Only the lines below, from the one with "Vandal Skins in Valorant" through the one with "[2026 Updated Edition]", are to be written out, exactly.
*** Records supplied
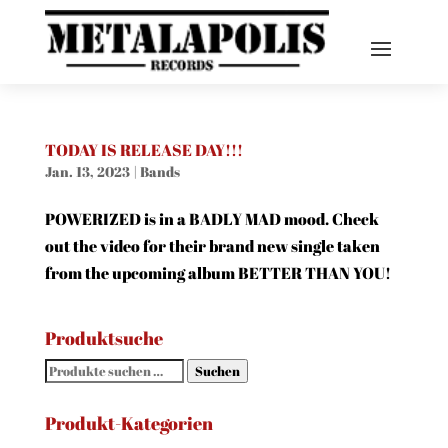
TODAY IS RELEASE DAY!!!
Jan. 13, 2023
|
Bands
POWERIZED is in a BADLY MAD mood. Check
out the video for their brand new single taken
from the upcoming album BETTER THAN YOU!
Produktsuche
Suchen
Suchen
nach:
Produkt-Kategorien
******
*** Records supplied
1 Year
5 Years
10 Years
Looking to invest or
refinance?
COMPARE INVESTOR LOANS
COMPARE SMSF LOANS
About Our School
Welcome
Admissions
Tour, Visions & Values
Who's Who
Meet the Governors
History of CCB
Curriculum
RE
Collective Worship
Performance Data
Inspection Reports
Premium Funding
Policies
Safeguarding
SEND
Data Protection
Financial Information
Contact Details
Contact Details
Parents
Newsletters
******
*** Records supplied
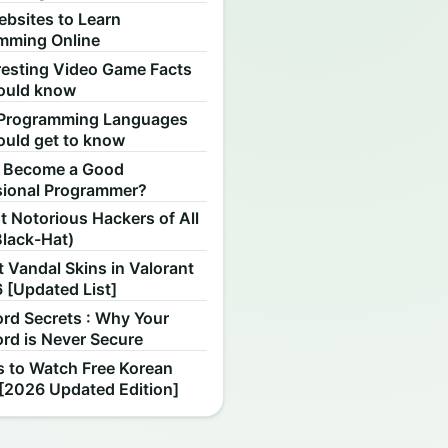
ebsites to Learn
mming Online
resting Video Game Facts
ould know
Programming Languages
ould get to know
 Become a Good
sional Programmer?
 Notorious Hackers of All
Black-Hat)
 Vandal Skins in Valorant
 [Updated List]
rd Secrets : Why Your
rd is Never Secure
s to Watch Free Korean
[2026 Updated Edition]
******
Task solution »
 Vandal Skins in Valorant
 [Updated List]
rd Secrets : Why Your
rd is Never Secure
s to Watch Free Korean
[2026 Updated Edition]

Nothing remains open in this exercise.